◆ **Task to complete**
Copy exactly the lines of the data below that run from the line holding "Пн.-пт.: 09.00—19.00, сб-вс: 10.00-17.00" through the line holding "Промышленные", both ends included.
== Input material ==
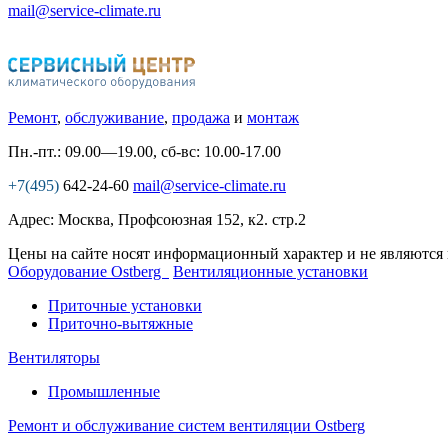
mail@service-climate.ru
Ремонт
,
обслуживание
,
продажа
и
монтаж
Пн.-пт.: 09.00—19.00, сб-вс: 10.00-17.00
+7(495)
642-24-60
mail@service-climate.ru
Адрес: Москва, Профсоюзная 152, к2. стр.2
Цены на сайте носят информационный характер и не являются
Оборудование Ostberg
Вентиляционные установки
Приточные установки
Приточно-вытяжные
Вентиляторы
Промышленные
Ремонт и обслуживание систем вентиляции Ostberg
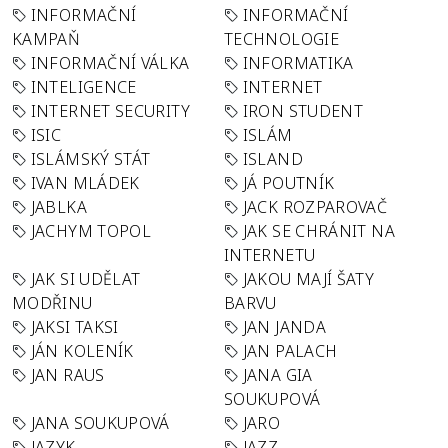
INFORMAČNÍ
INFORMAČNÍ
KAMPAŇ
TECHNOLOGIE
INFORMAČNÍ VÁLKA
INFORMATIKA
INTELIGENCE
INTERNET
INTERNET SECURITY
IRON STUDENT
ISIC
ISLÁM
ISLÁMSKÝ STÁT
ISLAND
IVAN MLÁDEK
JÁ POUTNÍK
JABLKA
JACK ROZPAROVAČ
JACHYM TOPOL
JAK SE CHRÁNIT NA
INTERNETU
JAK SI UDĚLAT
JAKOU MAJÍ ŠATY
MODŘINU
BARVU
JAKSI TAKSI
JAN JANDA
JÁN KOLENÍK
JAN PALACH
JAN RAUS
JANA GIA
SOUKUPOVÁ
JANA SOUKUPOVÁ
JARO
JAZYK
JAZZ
===
== Input material ==
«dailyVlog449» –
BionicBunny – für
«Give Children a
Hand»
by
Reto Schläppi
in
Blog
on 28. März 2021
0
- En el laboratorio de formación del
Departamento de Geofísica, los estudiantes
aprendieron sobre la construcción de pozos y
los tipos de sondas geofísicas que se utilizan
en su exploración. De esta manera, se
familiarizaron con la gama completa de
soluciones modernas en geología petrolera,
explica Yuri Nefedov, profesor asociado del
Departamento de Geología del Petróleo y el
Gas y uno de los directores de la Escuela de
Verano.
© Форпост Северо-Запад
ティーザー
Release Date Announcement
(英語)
===
== Input material ==
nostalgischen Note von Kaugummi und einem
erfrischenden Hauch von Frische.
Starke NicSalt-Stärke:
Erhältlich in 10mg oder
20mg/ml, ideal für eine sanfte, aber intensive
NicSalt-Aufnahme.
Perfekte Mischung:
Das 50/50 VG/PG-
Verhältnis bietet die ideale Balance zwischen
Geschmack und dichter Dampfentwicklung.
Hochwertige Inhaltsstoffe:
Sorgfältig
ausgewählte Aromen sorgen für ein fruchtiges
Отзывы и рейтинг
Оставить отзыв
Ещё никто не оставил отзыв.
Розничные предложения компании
===
◆ **Output for this exercise**
Пн.-пт.: 09.00—19.00, сб-вс: 10.00-17.00
+7(495)
642-24-60
mail@service-climate.ru
Адрес: Москва, Профсоюзная 152, к2. стр.2
Цены на сайте носят информационный характер и не являются
Оборудование Ostberg
Вентиляционные установки
Приточные установки
Приточно-вытяжные
Вентиляторы
Промышленные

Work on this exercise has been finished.